Promogram

InnerWorkings Reports Q1 Net Loss

The Top 40 distributor had delayed releasing the quarterly results after discovering errors in past financial statements.

In a Nutshell

*Gross revenue was up, but the firm reported a net loss and lower EBITDA for the quarter ending March 31.

*Decreased spend from a major client prompted InnerWorkings to lower its anticipated sales tally for 2018.

Top 40 distributor InnerWorkings (asi/168860) reported a net loss of $1.7 million, or $0.03 per diluted share, during the first quarter of 2018, the Chicago-based company recently announced. EBITDA was also down during the three-month period ending March 31, dropping from $12.5 million in Q1 2017 to $7.4 million during this year’s first quarter.

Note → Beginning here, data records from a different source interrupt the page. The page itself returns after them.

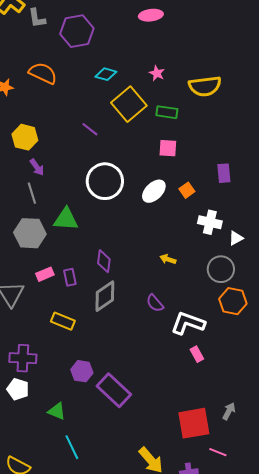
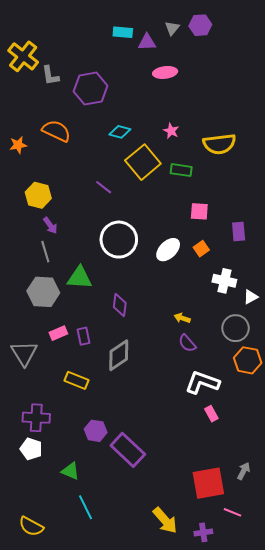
pink square: (168, 148) -> (199, 211), moved
purple diamond: (104, 261) -> (120, 305), moved
purple semicircle: (155, 303) -> (187, 343), moved

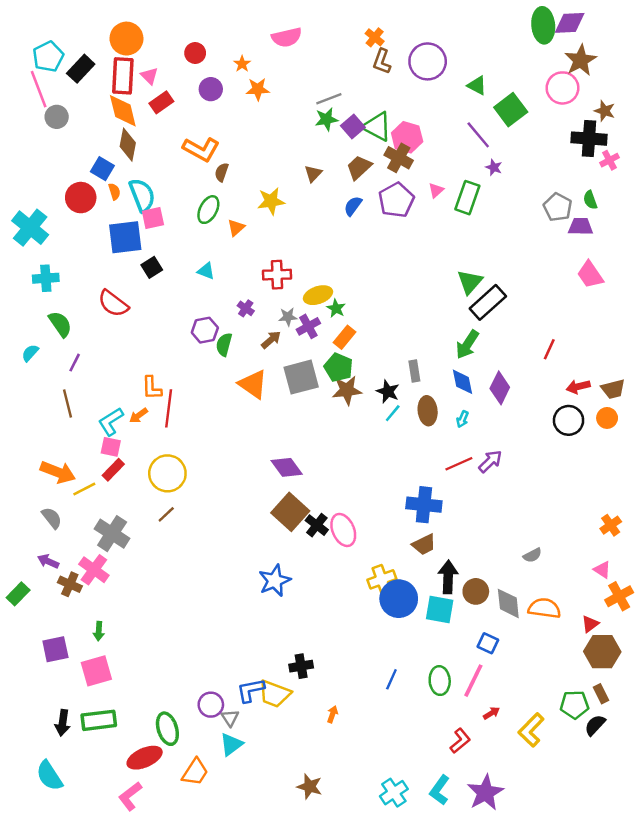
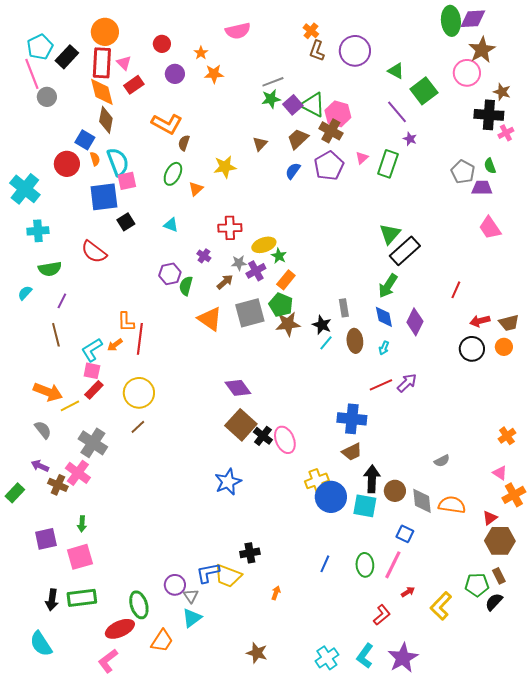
green semicircle: (60, 324) -> (50, 269), turned 115

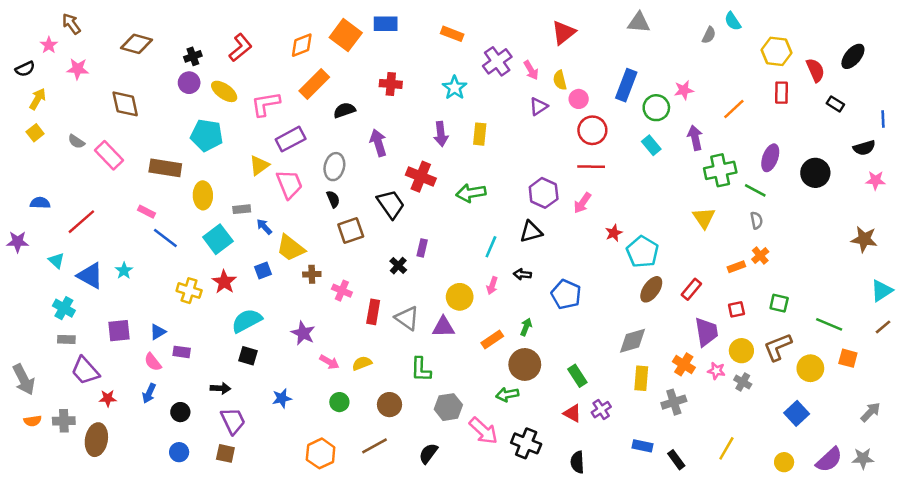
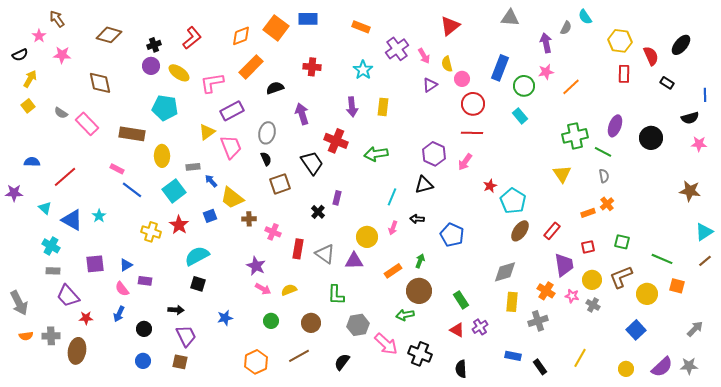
orange line: (734, 109) -> (571, 87), moved
purple arrow: (695, 138) -> (546, 43), moved
purple star: (303, 333) -> (256, 266), moved

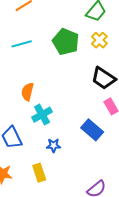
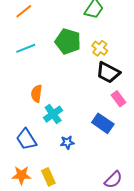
yellow cross: (99, 40) -> (100, 48), moved
yellow rectangle: (39, 173) -> (48, 177), moved

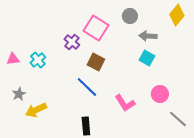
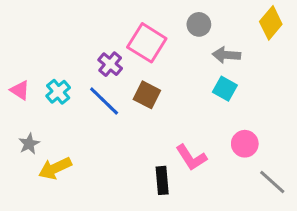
pink triangle: (13, 59) -> (20, 90), turned 40
blue line: (87, 87) -> (104, 101), moved
black rectangle: (86, 126) -> (162, 180), moved

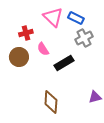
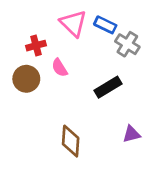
gray cross: (84, 38) -> (127, 44), moved, turned -30
black rectangle: (64, 63) -> (108, 87), moved

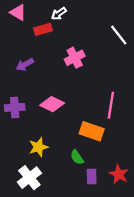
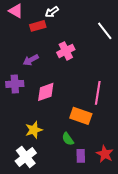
purple arrow: (25, 64) -> (31, 60), moved
pink diamond: (52, 104) -> (46, 92), turned -45
purple cross: (15, 107) -> (15, 84), moved

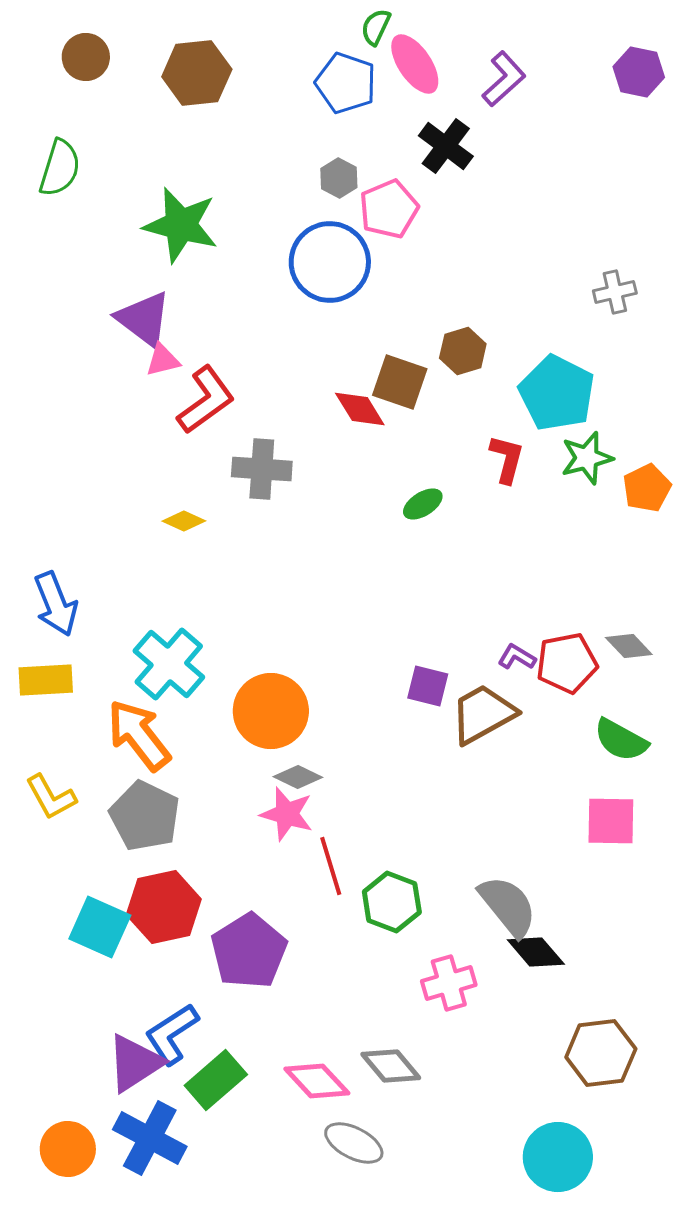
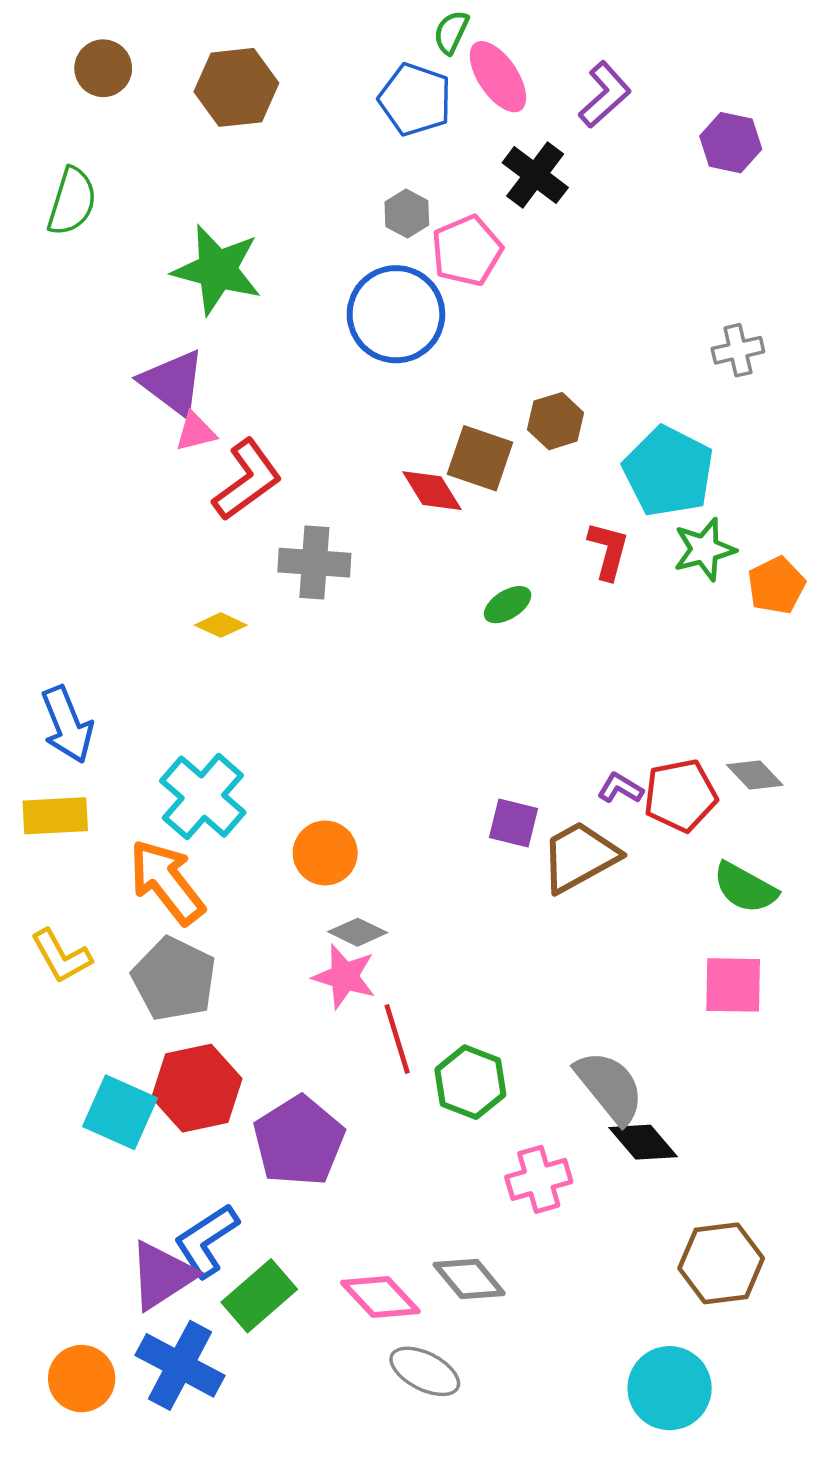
purple hexagon: (639, 72) -> (731, 143), moved
orange circle: (271, 711) -> (325, 853), size x0.7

Looking ahead, InnerWorkings lowered its gross revenue guidance range for 2018 from a previous $1.195 billion to $1.230 billion, to $1.155 billion to $1.190 billion. “This decrease in guidance is mainly due to a significant reduction in marketing spend from one of the company’s largest clients,” InnerWorkings said in a statement.

Meanwhile, InnerWorkings also anticipates that 2018 profitablity will be lower than in 2017, due to growth in SG&A expenses. “Following completion of a cost reduction and business improvement plan currently being developed, the company expects to provide specific 2018 guidance for non-GAAP adjusted EBITDA and non-GAAP earnings per diluted share,” InnerWorkings said.

The $1.7 million Q1 loss this year compared to $5.7 million in net income, or $0.10 per diluted share, in the first quarter of 2017. Still, there were bright spots for InnerWorkings in the first quarter. Gross revenue was $274.5 million, an increase of 4% compared to the first quarter of 2017. InnerWorkings also said that it has been awarded additional work from new and existing clients so far during 2018, which collectively is expected to exceed $70 million of annual revenue at full run-rate.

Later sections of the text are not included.